NARILIS funds three new collaborative research projects between UNamur and CHU UCL Namur

End 2025, NARILIS launched a call for projects aimed at strengthening the links between UNamur and CHU UCL Namur and fostering the emergence of new synergies. Three research proposals have now been selected for funding, with each project receiving an exceptional grant of 20.000 €.

Unveiling of venom-derived peptides for innovative treatment of R/R acute myeloid leukemia

The collaboration combines Carlos Graux and Pierre-Yves Sansen’s clinical know-how in hematology, with Jean-Pierre Gillet’s expertise in cancer multidrug resistance and venomics. Their project aims to develop innovative therapeutic strategies for relapsed/refractory acute myeloid leukemia (R/R AML), a condition with a very poor prognosis. Animal venoms from snakes, scorpions, spiders and other species, are rich sources of bioactive molecules, with potential medicinal properties. This study explores the anticancer potential of animal venom-derived peptides by identifying compounds with selective cytotoxic activity against R/R AML cells. Using advanced proteomic analyses and patient-derived culture models, this interdisciplinary approach seeks to establish a novel drug discovery pipeline for alternative R/R AML therapies.

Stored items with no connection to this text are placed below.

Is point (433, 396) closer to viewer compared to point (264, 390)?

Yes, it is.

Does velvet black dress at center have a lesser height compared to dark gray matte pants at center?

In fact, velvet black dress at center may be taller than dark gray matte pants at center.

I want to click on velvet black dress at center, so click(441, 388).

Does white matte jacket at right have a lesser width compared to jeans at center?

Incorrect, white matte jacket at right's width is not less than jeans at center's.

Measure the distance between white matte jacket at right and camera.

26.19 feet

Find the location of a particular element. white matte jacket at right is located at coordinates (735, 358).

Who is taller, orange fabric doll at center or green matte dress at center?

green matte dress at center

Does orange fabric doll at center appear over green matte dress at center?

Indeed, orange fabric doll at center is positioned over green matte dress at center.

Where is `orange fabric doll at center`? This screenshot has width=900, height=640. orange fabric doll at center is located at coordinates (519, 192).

Role of adenovirus infection in the mutational spectrum of lung tumors

Mutations observed in Non-Small Cell Lung Cancer (NSCLC) arise not only from cigarette smoke but also, surprisingly, from the mutagenic activity of APOBEC3 enzymes. This project investigates whether adenovirus-induced APOBEC3 expression contributes to this mutational signature, posing a hidden risk of cell transformation. The collaboration combines complementary expertise: Nicolas Gillet on mouse adenoviral infection models, and Sebahat Ocak on NSCLC mouse models, lung histopathology and tumor sequencing. This preclinical study aims to characterize the APOBEC3-mediated innate response in mice subjected to adenovirus pulmonary infection, and to assess how APOBEC3B expression and adenovirus lung infection influence the mutational landscape of chemically induced lung tumors in mice.

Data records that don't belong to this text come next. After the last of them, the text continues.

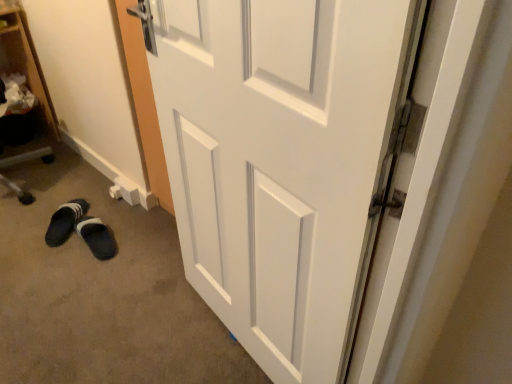 Question: Is black fabric slipper at lower left outside of black suede slipper at lower left?

Choices:
 (A) no
 (B) yes

Answer: (B)

Question: Does black fabric slipper at lower left lie in front of black suede slipper at lower left?

Choices:
 (A) yes
 (B) no

Answer: (B)

Question: From the image's perspective, is black fabric slipper at lower left located beneath black suede slipper at lower left?

Choices:
 (A) no
 (B) yes

Answer: (A)

Question: Does black fabric slipper at lower left have a smaller size compared to black suede slipper at lower left?

Choices:
 (A) yes
 (B) no

Answer: (B)

Question: Is black suede slipper at lower left surrounded by black fabric slipper at lower left?

Choices:
 (A) no
 (B) yes

Answer: (A)

Question: In terms of height, does black suede slipper at lower left look taller or shorter compared to wooden bookshelf at left?

Choices:
 (A) tall
 (B) short

Answer: (B)

Question: From a real-world perspective, is black suede slipper at lower left above or below wooden bookshelf at left?

Choices:
 (A) below
 (B) above

Answer: (A)

Question: Choose the correct answer: Is black suede slipper at lower left inside wooden bookshelf at left or outside it?

Choices:
 (A) outside
 (B) inside

Answer: (A)

Question: Relative to wooden bookshelf at left, is black suede slipper at lower left in front or behind?

Choices:
 (A) front
 (B) behind

Answer: (B)

Question: In terms of size, does white glossy door at center appear bigger or smaller than black suede slipper at lower left?

Choices:
 (A) big
 (B) small

Answer: (A)

Question: Visually, is white glossy door at center positioned to the left or to the right of black suede slipper at lower left?

Choices:
 (A) left
 (B) right

Answer: (B)

Question: From a real-world perspective, is white glossy door at center physically located above or below black suede slipper at lower left?

Choices:
 (A) below
 (B) above

Answer: (B)

Question: In the image, is white glossy door at center positioned in front of or behind black suede slipper at lower left?

Choices:
 (A) behind
 (B) front

Answer: (B)

Question: From a real-world perspective, is black fabric slipper at lower left physically located above or below white glossy door at center?

Choices:
 (A) above
 (B) below

Answer: (B)

Question: Is point (53, 228) positioned closer to the camera than point (353, 304)?

Choices:
 (A) closer
 (B) farther

Answer: (B)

Deciphering the pathogenicity and targets of IgG autoantibodies in long COVID-associated chronic pain condition

This highly multidisciplinary project brings together the clinical expertise from Pierre Bulpa and the neuroscience expertise from Charles Nicaise to test the hypothesis that binding of human IgG autoantibodies to sensory neurons drives the pain-related symptoms observed in long COVID patients. Building on strong preliminary evidence in animal models, the study aims to validate these findings in human derived-tissue and to assess the cytotoxic effects of patient IgG on human-derived sensory neurons in vitro. In addition, by screening the autoantibodyome of sera from long COVID patients, the project seeks to identify the specific antigenic targets within human or mouse sensory neurons. The project is embedded in a broad collaborative framework including the Belgian Long COVID research network and the Long COVID patient association.